Chapter 2.4.2.6

Mixture Distribution


(c) Tobias Hossfeld (Aug 2021)

This script and the figures are part of the following book. The book is to be cited whenever the script is used (copyright CC BY-SA 4.0):
Tran-Gia, P. & Hossfeld, T. (2021). Performance Modeling and Analysis of Communication Networks - A Lecture Note. Würzburg University Press. https://doi.org/10.25972/WUP-978-3-95826-153-2


A mixture distribution $A$ is derived from a collection of $k$ other independent random variables $A_1,\dotsc,A_k$. With probability $p_i$, the random variable $A_i$ is chosen, for $i=1,\dotsc,k$. Then, the value of the selected random variable $A_i$ is realized.

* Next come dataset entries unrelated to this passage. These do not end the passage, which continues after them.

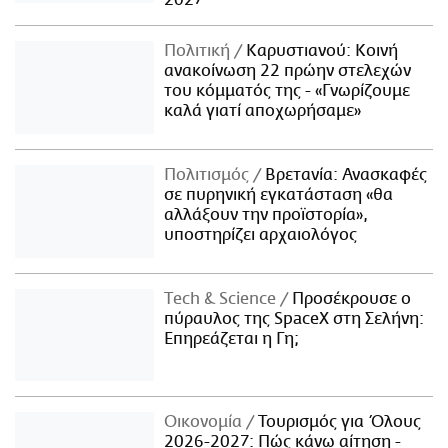
Πολιτική
Καρυστιανού: Κοινή
ανακοίνωση 22 πρώην στελεχών
του κόμματός της - «Γνωρίζουμε
καλά γιατί αποχωρήσαμε»
Πολιτισμός
Βρετανία: Ανασκαφές
σε πυρηνική εγκατάσταση «θα
αλλάξουν την προϊστορία»,
υποστηρίζει αρχαιολόγος
Τech & Science
Προσέκρουσε ο
πύραυλος της SpaceX στη Σελήνη:
Επηρεάζεται η Γη;
Οικονομία
Τουρισμός για Όλους
2026-2027: Πώς κάνω αίτηση -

Thus, the random variable $A$ follows $A_i$ with probability $p_i$. We obtain the following relations.

$ a(t) = \sum_{i=1}^k p_i \cdot a_i(t) \;, \qquad A(t) = \sum_{i=1}^k p_i \cdot A_i(t) \\ E[A] = \sum_{i=1}^k p_i \cdot E[A_i] \;, \quad E[A^n] = \sum_{i=1}^k p_i \cdot E[A_i^n]\\ \Phi_{A}(s) = \int\limits_{0}^\infty e^{-st} a(t) \;dt = \int\limits_{0}^\infty e^{-st} \sum_{i=1}^k p_i \cdot a_i(t) \;dt = \sum_{i=1}^k p_i \cdot \Phi_{A_i}(s) $

Example: Mix of Exponential and Deterministic Distribution

With probability $p=1/2$, the distribution $A$ follows an exponential distribution $X \sim \mathrm{EXP}(\lambda)$ with $\lambda=1$. With probability $p=1/2$, the distribution $A$ follows a deterministic distribution $Y \sim \mathrm{D}(t_0)$ with $t_0=1$. Please note that the sum $Z_0=X+Y$ follows a shifted exponential distribution with PDF $z_0(t) = e^{-(t-0.5)}$ for $t \geq t_0$ and $z_0(t)=0$ for any other $t$. Hence, the weighted sum of distributions ($Z=\frac{1}{2}X+\frac{1}{2}Y$) differs from the mixture distribution $A=\mathrm{MIX}((X,Y),(\frac{1}{2},\frac{1}{2}))$.